■ PROBLEM TO SOLVE ■
With "campañas" as the search word, show every line of the material that has it.

■ GIVEN RECORDS ■
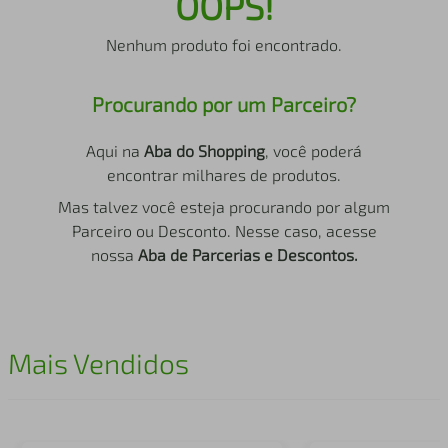
OOPS!
air fryer
4
º
Nenhum produto foi encontrado.
iphone
5
º
Procurando por um Parceiro?
Aqui na
Aba do Shopping
, você poderá
encontrar milhares de produtos.
Mas talvez você esteja procurando por algum
Parceiro ou Desconto. Nesse caso, acesse
nossa
Aba de Parcerias e Descontos.
Mais Vendidos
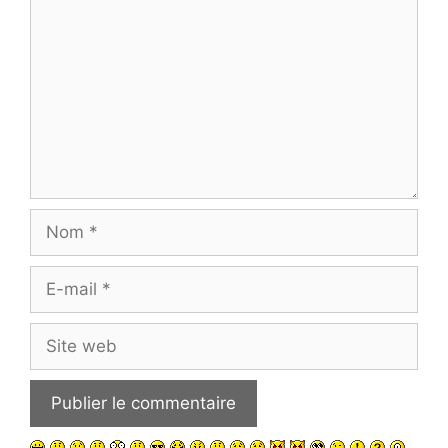
Nom
E-
mail
Site
web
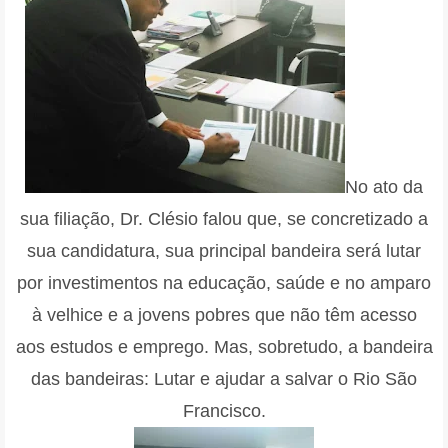
No ato da
sua filiação, Dr. Clésio falou que, se concretizado a
sua candidatura, sua principal bandeira será lutar
por investimentos na educação, saúde e no amparo
à velhice e a jovens pobres que não têm acesso
aos estudos e emprego. Mas, sobretudo, a bandeira
das bandeiras: Lutar e ajudar a salvar o Rio São
Francisco.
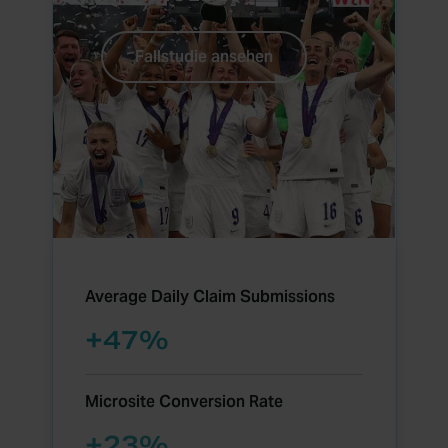
Fallstudie ansehen
Average Daily Claim Submissions
+
71
%
Microsite Conversion Rate
+
37
%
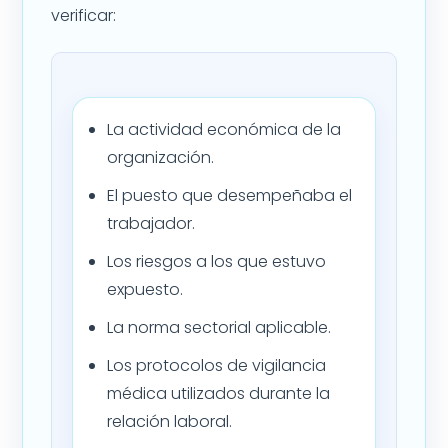
verificar:
La actividad económica de la
organización.
El puesto que desempeñaba el
trabajador.
Los riesgos a los que estuvo
expuesto.
La norma sectorial aplicable.
Los protocolos de vigilancia
médica utilizados durante la
relación laboral.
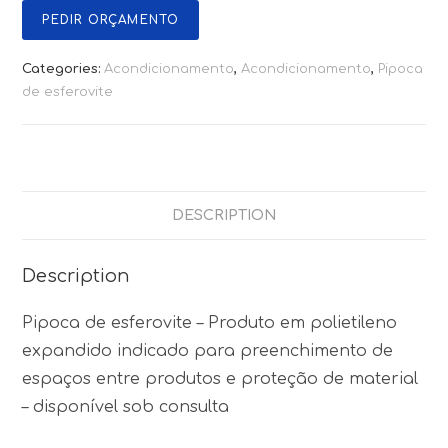
PEDIR ORÇAMENTO
Categories:
Acondicionamento
,
Acondicionamento
,
Pipoca
de esferovite
DESCRIPTION
Description
Pipoca de esferovite – Produto em polietileno
expandido indicado para preenchimento de
espaços entre produtos e proteção de material
– disponível sob consulta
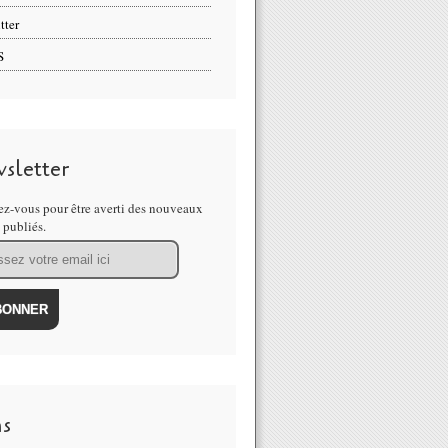
tter
S
sletter
z-vous pour être averti des nouveaux
s publiés.
ns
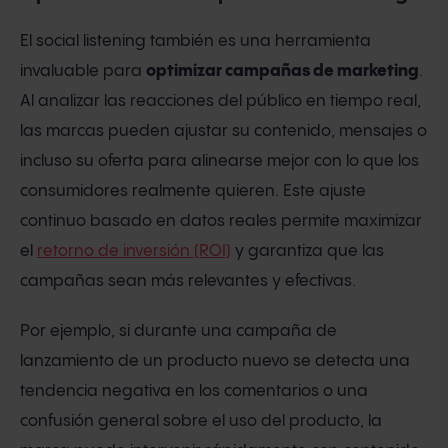
El social listening también es una herramienta
invaluable para
optimizar campañas de marketing
.
Al analizar las reacciones del público en tiempo real,
las marcas pueden ajustar su contenido, mensajes o
incluso su oferta para alinearse mejor con lo que los
consumidores realmente quieren. Este ajuste
continuo basado en datos reales permite maximizar
el
retorno de inversión (ROI)
y garantiza que las
campañas sean más relevantes y efectivas.
Por ejemplo, si durante una campaña de
lanzamiento de un producto nuevo se detecta una
tendencia negativa en los comentarios o una
confusión general sobre el uso del producto, la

■ OUTPUT ■
optimizar campañas de marketing
campañas sean más relevantes y efectivas.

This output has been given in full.